Shot in the East 44th Hutong, Beijing, 16 July, 2017. Shot on a smartphone. Photo by Song Xiaogang.
Wang Jing, chief photographer at China Daily, IPA (International Photography Awards) Deeper Perspective Photographer of 2014
“Dual cameras mark a new era of mobile photography. The bokeh effect on a dual-camera setup can parallel that of a DSLR camera if properly used.”

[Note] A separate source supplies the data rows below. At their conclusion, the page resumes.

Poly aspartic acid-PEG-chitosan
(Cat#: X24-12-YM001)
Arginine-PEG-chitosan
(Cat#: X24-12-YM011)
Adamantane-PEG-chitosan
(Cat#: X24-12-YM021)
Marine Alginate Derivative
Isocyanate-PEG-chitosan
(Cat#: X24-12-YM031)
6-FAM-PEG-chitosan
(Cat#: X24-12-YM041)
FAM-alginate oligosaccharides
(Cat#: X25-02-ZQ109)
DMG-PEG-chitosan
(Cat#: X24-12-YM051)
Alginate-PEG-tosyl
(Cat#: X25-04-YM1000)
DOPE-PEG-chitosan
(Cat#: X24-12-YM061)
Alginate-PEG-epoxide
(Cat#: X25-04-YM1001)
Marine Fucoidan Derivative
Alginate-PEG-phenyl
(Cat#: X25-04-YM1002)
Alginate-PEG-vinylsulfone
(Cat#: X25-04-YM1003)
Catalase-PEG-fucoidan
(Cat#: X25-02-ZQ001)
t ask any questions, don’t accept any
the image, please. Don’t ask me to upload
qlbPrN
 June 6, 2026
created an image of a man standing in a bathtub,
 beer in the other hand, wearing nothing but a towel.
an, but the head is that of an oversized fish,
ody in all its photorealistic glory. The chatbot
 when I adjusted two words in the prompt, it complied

Military officers and people of the Democratic People’s Republic of Korea (DPRK) gather at the Kim Il-sung Gymnasium in Pyongyang, on April 14, 2012, before a meeting to mark the centenary of the birth of the country’s former leader Kim Il-sung. Photo by Wang Jing
Jason Lee, senior photographer at Reuters since 2005
“To me, mobile cameras still have a big gap from DSLR cameras. The resolution is okay on a smartphone screen, but not on a computer screen. For professional photographers, DSLR cameras are still very important.”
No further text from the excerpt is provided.